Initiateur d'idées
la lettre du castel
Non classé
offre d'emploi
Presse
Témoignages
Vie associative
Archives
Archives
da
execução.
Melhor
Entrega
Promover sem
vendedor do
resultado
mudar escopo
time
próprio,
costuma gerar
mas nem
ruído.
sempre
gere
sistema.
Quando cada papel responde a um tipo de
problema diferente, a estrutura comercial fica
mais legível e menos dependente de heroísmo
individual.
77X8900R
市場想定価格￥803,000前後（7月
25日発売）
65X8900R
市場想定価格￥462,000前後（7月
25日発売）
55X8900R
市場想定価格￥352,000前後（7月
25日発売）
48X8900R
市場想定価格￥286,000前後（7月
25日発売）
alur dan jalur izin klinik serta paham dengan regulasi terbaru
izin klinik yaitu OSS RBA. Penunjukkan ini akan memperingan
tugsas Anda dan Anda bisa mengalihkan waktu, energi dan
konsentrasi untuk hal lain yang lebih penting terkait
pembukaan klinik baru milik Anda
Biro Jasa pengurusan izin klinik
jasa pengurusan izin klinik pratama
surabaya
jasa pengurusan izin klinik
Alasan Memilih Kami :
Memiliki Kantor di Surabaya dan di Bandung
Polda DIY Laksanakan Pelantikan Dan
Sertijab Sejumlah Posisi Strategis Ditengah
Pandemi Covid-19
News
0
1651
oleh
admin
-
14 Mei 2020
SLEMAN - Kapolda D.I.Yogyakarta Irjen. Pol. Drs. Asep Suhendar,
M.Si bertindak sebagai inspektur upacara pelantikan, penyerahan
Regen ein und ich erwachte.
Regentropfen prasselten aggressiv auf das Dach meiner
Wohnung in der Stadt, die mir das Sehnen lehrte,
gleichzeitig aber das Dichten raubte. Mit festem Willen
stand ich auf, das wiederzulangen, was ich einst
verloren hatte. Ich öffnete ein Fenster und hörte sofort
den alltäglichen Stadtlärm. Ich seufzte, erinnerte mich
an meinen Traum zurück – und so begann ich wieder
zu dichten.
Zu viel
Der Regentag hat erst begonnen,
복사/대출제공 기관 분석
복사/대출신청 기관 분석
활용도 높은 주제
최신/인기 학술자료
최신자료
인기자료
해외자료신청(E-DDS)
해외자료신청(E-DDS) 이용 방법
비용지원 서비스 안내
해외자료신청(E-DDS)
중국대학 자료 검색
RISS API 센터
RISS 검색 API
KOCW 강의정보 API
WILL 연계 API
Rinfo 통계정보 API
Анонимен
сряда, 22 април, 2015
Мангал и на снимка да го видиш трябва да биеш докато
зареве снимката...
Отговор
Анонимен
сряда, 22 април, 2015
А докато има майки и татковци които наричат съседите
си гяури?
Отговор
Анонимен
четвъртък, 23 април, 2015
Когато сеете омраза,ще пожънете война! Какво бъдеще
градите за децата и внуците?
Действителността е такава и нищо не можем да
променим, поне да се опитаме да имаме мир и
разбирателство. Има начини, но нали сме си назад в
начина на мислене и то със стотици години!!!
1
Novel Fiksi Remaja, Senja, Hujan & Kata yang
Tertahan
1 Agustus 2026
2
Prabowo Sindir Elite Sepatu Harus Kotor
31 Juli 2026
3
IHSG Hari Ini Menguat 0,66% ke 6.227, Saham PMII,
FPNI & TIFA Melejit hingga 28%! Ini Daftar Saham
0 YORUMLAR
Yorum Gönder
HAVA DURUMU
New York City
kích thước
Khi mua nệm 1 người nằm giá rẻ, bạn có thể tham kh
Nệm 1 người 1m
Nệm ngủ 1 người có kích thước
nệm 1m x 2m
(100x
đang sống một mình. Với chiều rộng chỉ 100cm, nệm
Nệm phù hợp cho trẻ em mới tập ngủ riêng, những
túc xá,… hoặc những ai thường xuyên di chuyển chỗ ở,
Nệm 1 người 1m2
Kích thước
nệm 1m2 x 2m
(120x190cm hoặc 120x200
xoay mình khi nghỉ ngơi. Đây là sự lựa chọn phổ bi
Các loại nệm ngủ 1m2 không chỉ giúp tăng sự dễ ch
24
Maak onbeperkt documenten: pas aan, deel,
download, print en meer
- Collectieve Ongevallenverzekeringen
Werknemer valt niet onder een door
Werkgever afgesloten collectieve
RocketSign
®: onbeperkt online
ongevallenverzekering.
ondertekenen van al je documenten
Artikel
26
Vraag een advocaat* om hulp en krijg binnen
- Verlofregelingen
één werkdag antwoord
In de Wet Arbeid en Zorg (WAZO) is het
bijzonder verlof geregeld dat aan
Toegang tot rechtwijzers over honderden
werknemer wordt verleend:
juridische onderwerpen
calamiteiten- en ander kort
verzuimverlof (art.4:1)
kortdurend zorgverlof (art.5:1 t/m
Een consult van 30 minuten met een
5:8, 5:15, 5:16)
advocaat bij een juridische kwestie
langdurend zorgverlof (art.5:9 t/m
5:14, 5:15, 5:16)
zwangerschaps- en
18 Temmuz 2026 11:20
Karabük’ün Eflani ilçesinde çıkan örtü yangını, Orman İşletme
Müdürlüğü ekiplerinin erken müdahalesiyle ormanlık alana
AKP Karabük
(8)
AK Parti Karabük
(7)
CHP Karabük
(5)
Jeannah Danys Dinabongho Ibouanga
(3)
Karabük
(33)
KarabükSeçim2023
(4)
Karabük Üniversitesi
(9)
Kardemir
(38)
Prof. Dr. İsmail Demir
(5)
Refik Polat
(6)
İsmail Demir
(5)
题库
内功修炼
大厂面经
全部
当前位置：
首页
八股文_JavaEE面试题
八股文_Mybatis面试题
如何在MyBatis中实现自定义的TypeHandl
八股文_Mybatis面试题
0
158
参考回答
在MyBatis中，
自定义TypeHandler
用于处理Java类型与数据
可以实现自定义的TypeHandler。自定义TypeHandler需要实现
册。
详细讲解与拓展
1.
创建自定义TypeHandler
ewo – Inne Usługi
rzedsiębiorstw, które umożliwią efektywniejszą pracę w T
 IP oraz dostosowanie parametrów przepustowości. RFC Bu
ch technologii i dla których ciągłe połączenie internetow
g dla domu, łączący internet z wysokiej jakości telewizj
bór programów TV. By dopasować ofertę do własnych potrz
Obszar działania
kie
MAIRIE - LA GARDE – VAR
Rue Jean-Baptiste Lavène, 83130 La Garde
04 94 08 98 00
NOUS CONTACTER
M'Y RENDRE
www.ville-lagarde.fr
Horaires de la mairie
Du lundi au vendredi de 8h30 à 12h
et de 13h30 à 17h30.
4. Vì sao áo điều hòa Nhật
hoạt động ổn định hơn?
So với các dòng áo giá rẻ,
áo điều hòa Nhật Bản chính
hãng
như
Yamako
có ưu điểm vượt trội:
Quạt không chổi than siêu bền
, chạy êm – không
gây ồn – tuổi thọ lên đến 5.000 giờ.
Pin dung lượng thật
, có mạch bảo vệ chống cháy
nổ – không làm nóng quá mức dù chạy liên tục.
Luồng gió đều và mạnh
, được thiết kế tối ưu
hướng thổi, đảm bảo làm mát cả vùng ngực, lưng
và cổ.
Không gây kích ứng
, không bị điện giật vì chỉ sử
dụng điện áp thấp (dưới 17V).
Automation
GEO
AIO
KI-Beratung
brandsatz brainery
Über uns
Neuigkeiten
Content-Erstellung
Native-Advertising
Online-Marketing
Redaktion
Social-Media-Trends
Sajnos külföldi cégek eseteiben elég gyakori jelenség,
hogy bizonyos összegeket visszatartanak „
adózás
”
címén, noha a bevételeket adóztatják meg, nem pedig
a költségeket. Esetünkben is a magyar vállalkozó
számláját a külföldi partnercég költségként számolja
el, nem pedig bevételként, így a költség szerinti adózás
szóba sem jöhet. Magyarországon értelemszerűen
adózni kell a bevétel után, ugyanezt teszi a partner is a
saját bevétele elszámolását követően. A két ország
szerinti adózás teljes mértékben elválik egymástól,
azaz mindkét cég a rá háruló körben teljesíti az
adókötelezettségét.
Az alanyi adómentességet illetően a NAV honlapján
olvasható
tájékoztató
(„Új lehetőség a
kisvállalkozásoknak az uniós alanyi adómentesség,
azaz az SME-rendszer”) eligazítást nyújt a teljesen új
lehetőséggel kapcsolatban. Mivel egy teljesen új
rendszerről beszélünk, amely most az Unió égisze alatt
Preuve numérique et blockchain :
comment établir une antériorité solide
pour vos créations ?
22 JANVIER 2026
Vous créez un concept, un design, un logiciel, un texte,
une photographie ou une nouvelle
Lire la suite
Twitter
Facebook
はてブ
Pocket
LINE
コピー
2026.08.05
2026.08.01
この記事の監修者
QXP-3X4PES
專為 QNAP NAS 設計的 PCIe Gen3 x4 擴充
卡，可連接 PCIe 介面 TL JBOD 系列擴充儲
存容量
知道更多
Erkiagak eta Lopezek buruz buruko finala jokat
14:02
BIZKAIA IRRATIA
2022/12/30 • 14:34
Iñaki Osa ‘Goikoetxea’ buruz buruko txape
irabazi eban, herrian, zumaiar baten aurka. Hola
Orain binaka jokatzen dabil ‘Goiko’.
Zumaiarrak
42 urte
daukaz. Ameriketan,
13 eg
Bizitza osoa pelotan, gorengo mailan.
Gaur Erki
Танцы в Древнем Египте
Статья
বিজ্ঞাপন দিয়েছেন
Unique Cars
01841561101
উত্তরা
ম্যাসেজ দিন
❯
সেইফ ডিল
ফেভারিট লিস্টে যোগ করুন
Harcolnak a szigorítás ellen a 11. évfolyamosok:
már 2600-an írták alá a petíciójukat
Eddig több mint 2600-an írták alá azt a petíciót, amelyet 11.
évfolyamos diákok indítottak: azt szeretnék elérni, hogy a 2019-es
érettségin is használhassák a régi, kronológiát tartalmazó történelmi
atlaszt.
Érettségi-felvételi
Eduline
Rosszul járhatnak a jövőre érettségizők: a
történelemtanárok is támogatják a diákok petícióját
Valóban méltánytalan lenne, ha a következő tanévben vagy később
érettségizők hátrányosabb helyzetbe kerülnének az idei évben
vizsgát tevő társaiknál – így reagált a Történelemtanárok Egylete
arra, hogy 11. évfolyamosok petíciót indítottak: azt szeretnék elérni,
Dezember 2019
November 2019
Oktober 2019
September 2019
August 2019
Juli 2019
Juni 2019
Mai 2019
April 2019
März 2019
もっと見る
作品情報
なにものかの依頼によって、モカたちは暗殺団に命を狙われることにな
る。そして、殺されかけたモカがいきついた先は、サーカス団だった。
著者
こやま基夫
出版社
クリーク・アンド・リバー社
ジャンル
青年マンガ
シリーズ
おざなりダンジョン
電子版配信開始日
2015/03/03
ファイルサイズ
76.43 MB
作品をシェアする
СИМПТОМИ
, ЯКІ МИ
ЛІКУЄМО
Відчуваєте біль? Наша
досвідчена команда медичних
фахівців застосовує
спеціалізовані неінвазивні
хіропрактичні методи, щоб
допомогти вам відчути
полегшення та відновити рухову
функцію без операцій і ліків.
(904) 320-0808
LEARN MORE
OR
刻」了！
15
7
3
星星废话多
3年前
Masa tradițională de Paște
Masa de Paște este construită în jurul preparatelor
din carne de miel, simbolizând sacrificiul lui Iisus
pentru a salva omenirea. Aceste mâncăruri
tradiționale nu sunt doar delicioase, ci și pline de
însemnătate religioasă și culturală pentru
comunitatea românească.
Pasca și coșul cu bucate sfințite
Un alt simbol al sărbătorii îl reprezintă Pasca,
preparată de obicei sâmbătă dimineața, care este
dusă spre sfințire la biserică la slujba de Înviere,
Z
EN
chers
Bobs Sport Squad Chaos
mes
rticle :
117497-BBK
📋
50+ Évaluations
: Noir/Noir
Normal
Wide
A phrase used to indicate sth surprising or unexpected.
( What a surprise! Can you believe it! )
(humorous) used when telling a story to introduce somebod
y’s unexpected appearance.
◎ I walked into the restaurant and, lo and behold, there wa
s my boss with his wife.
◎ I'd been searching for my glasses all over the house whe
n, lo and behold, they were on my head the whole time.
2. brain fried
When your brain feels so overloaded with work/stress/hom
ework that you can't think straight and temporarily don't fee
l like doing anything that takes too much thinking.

+++

## WORK ORDER
Wherever the word "Pasca" shows up in the material, copy the line it is on.

## ANSWER FOR THIS EXERCISE
Pasca și coșul cu bucate sfințite
Un alt simbol al sărbătorii îl reprezintă Pasca,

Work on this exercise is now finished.